Pictures stay out, but every line of the data is copied exactly.
==*==
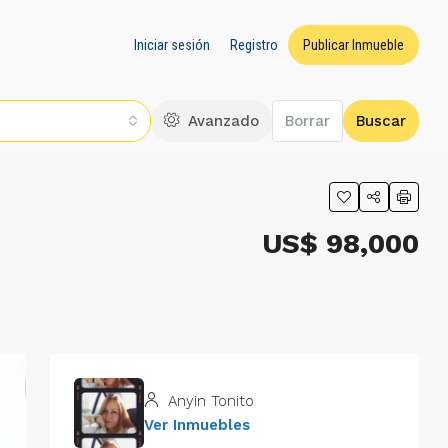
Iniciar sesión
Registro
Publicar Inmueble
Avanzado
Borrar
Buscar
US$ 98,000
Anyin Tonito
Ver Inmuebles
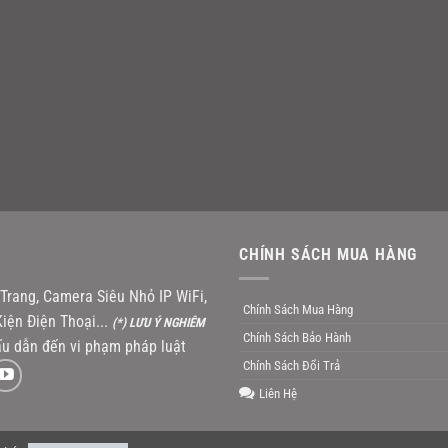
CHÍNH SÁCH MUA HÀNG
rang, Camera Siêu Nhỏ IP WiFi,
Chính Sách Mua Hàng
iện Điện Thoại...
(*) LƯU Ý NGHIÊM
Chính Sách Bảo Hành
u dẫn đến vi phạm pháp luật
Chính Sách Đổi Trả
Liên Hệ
==*==
### Reply
Iniciar sesión
Registro
Publicar Inmueble
Avanzado
Borrar
Buscar
US$ 98,000
Anyin Tonito
Ver Inmuebles
CHÍNH SÁCH MUA HÀNG
rang, Camera Siêu Nhỏ IP WiFi,
Chính Sách Mua Hàng
iện Điện Thoại...
(*) LƯU Ý NGHIÊM
Chính Sách Bảo Hành
u dẫn đến vi phạm pháp luật
Chính Sách Đổi Trả
Liên Hệ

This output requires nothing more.